** Dataset content follows **

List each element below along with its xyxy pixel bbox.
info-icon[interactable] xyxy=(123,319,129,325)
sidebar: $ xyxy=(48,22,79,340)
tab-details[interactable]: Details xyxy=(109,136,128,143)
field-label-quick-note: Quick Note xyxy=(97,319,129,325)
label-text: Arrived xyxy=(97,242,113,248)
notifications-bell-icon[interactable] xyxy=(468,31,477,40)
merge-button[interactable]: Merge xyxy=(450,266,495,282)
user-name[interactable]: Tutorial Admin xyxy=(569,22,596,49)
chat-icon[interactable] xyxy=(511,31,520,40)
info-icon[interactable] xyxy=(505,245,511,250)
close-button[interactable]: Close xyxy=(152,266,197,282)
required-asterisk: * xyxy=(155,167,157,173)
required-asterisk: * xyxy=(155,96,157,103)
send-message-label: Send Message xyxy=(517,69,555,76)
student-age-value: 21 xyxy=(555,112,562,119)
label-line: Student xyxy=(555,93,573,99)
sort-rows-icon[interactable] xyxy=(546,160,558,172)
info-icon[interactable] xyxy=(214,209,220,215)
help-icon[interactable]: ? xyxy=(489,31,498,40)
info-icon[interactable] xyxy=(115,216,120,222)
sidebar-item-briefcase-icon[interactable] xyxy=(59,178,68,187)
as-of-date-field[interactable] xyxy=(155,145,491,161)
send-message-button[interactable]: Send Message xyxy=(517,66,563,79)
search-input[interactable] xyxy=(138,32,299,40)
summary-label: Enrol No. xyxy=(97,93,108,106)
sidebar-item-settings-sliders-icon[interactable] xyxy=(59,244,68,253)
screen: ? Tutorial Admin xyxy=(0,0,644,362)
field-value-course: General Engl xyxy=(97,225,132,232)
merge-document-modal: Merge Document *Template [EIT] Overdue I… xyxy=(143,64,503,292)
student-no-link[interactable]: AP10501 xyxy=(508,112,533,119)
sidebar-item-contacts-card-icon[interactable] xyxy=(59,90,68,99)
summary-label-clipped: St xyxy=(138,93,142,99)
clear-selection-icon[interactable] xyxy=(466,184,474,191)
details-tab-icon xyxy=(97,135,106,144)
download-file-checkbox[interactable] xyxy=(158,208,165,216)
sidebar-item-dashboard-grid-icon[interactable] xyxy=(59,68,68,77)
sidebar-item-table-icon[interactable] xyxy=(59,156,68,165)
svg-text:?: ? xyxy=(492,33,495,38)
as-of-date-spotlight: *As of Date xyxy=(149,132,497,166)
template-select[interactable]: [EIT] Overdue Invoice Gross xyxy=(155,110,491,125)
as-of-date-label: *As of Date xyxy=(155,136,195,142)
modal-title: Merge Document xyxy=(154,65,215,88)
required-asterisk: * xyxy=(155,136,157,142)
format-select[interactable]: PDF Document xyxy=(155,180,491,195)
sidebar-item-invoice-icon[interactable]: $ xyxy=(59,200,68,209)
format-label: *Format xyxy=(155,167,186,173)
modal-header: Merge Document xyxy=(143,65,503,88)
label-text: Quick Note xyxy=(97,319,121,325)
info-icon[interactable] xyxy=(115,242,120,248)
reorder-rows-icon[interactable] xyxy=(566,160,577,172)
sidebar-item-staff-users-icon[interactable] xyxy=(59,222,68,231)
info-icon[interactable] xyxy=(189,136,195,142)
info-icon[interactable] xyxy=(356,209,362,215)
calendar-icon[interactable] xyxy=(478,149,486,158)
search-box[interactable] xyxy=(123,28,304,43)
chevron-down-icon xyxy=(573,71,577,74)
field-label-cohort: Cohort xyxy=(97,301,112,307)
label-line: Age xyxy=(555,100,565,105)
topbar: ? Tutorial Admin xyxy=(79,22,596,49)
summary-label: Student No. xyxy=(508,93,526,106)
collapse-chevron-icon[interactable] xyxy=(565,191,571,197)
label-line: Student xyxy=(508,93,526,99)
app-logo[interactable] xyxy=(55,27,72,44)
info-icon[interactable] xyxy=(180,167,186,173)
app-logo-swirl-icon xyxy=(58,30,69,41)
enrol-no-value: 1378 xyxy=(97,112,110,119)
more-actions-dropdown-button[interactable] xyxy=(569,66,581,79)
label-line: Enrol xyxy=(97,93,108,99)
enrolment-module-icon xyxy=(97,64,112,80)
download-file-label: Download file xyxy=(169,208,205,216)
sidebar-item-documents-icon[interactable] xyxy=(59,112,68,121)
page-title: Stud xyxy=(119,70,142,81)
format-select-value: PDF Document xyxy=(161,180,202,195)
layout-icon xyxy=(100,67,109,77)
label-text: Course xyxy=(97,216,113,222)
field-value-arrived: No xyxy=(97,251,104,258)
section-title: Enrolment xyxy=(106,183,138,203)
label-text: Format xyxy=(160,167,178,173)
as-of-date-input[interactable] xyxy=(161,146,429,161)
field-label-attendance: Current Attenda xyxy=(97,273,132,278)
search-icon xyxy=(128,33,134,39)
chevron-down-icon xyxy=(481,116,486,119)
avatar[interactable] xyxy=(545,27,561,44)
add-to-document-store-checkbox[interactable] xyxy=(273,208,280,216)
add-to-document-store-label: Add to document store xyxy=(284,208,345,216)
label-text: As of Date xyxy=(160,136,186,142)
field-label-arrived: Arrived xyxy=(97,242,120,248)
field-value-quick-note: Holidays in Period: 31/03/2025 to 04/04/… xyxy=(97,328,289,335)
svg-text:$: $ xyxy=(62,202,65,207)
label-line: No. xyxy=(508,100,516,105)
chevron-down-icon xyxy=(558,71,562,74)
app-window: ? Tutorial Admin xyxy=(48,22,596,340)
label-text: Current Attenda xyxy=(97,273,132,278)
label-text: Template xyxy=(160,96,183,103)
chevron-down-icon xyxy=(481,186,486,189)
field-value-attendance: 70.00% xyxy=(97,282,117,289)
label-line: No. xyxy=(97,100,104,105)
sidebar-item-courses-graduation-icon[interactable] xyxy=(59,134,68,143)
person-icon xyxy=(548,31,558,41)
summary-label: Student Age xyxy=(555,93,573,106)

** End of Dataset content **

Check each line above for the word "text", and copy the lines where it appears.

label-text: Arrived xyxy=(97,242,113,248)
svg-text:?: ? xyxy=(492,33,495,38)
label-text: Quick Note xyxy=(97,319,121,325)
label-text: Course xyxy=(97,216,113,222)
label-text: Format xyxy=(160,167,178,173)
label-text: As of Date xyxy=(160,136,186,142)
svg-text:$: $ xyxy=(62,202,65,207)
label-text: Current Attenda xyxy=(97,273,132,278)
label-text: Template xyxy=(160,96,183,103)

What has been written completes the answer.